Prior to feature extraction, the raw eye movement recordings (horizontal and vertical positional signal in degrees of visual angle) are preprocessed in order to classify the signal into parts corresponding to basic types of eye movement events, namely, fixations, saccades, and post-saccadic oscillations (see definitions in respective sections). The algorithm used to perform eye movement classification is a modified version of the velocity-based method presented in (19). The modifications focus on the adoption of thresholds and parameters that lead to optimum classification performance for the data of our reading text experiment. The accuracy of the algorithm was complementarily verified via visual screening of classified eye movement events.

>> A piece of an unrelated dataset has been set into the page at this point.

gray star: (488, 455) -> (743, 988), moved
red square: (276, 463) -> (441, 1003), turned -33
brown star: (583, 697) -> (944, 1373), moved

The extracted features generally fall in one of two categories: single-value features and multi-value features. For single-value features, a unique value is calculated for each recording by applying a collective model over the values from the instances of an event-type (fixation, saccade or post-saccadic oscillation). For multi-value features, six descriptive statistics are used to model the distributions offeature values extracted from all instances of an event-type in a recording, thus generating six respective feature subtypes. The used descriptive statistics are: the mean (Mn), median (Md), standard deviation (Sd), interquartile range (Iq), skewness (Sk), and kurtosis (Ku). The features are extracted from horizontal, vertical and/or radial profiles (the term profile refers to the variation of a quantity –position, velocity, acceleration– in time/sample domain), or from 2-D trajectory in space.

In List 1, we present various symbols and notation that will be used in the descriptions of feature extraction methods in following sections.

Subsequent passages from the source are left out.